Apophysitis of the elbow may be seen in throwing sports, especially in activities like repetitive baseball pitching.
Treatment for apophysitis includes relative rest from activities that aggravate the condition. Other treatments include stretching, icing, and sometimes shoe inserts or braces. Children may continue with their activities once the pain has eased. Aggravating activities like running and jumping can make it return. For this reason, use pain as the guide when returning to activities. If the pain does not improve with rest, or wakes the child at night, have a doctor examine your child. Bruising or swelling in a painful area also are also good reasons to visit a doctor. The pain will subside once the growth plates fuse in late adolescence or early adulthood.

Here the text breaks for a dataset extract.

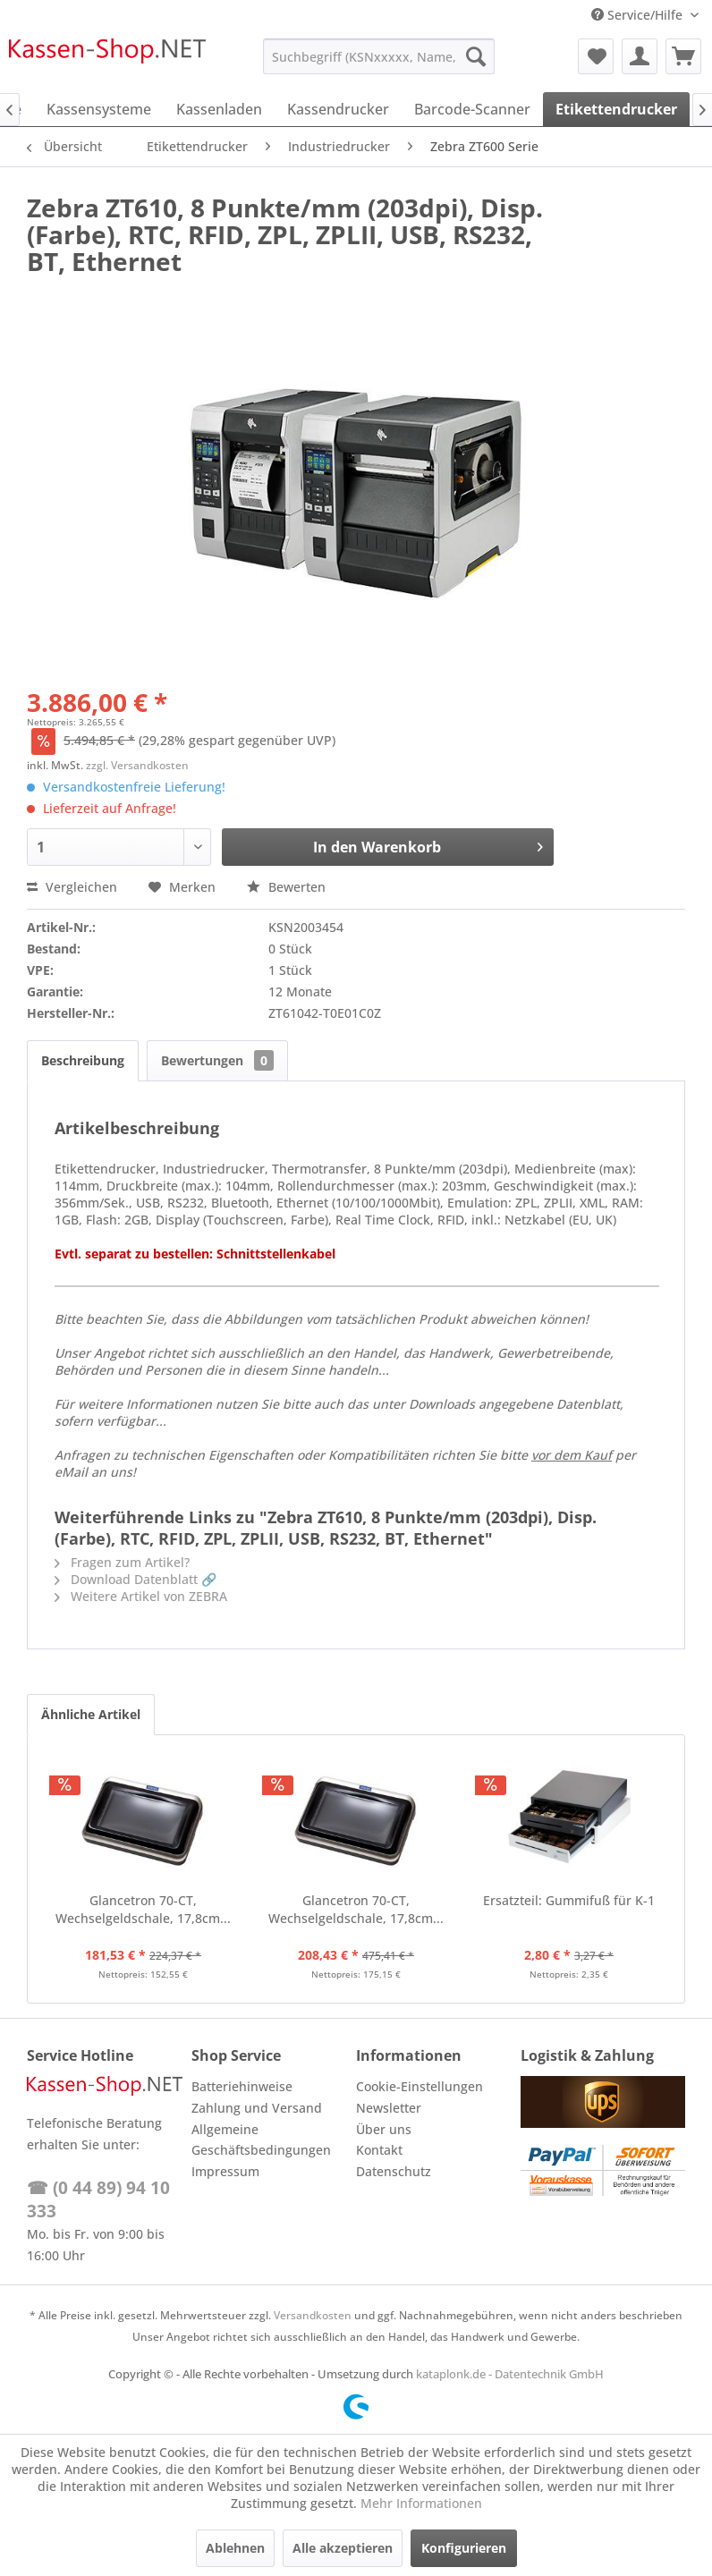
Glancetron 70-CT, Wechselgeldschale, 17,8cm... (143, 1909)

Adults do not have growth plates and so do not get apophysitis. Instead, repetitive movements inflame the tendon. This is called tendinitis or tendinosis. An example in adults is tennis elbow.
The third injury associated with growth plates in a growing child has to do with tight muscles from a recent growth spurt. Bones lengthen from the new bone that is made at the growth plates. The muscles attached to the bone by tendons must then stretch to the new length of the bone.
During a growth spurt, the bone grows so fast that muscles can be stretched very tight. Tight muscles put children at risk of muscle strain during exercise. In addition, tight muscles may also cause apophysitis.
To prevent muscle strains, a good stretching program is very important. Daily stretching, and stretching before and after exercise, may avoid injury. This is especially true when a child is going through a growth spurt. Coaches, gym teachers, and physiotherapists are just a few community resources who can teach children basic stretches.
Physical activity is part of healthy living for people of all ages, including children and adolescents. Sport and exercise injuries can happen to active people of any age. However, injuries in children can be different from the injuries that occur in adults. The bony growth plates in children’s bones put them at risk of avulsion fractures of the growth plate, apophysitis, and tight muscles leading to muscle strains.
Being aware of injuries specific to children can help to prevent them. If one does happen, know how to treat the injury properly.